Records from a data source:
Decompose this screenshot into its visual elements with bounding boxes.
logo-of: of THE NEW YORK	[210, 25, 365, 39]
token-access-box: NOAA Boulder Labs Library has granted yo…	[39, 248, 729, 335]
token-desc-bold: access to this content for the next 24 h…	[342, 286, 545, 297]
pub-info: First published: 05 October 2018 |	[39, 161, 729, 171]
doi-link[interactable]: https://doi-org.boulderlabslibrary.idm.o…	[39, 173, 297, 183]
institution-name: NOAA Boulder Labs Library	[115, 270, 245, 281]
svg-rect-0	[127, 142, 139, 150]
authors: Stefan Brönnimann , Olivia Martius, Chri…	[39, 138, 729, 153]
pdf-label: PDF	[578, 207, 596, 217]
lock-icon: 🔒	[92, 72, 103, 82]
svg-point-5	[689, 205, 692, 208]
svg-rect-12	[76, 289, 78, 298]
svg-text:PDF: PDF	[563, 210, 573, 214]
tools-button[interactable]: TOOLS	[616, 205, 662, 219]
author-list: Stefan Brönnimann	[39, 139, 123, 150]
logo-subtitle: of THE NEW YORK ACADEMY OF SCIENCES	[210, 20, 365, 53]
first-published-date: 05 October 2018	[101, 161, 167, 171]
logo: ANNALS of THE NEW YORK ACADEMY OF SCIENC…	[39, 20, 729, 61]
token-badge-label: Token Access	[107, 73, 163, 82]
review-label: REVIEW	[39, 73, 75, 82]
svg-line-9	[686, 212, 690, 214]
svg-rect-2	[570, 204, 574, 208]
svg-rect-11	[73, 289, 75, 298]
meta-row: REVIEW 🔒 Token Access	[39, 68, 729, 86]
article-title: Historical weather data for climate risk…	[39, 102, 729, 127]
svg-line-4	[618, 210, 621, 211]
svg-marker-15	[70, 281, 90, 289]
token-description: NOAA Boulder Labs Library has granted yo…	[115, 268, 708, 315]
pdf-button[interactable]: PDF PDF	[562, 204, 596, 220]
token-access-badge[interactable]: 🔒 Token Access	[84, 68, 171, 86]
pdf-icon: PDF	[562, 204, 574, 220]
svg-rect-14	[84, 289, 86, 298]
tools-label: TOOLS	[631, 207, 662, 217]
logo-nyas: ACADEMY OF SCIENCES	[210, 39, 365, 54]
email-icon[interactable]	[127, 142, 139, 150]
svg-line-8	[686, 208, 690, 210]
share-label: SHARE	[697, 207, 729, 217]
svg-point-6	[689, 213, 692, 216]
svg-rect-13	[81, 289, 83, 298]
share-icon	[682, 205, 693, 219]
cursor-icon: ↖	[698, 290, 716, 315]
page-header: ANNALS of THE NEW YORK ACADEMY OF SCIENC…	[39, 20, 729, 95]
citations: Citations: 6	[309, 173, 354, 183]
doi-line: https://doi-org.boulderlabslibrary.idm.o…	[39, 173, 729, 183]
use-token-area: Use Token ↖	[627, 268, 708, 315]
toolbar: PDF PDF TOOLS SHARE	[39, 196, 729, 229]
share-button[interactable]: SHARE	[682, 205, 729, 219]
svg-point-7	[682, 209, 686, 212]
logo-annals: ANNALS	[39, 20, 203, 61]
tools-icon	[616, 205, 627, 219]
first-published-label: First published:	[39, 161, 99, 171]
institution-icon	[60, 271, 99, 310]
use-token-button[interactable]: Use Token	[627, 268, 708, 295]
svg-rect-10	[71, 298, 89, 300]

== Assigned task ==
Apply a filter for "https" to the entries and show each line that passes.

== Exercise output ==
doi-link[interactable]: https://doi-org.boulderlabslibrary.idm.o…	[39, 173, 297, 183]
doi-line: https://doi-org.boulderlabslibrary.idm.o…	[39, 173, 729, 183]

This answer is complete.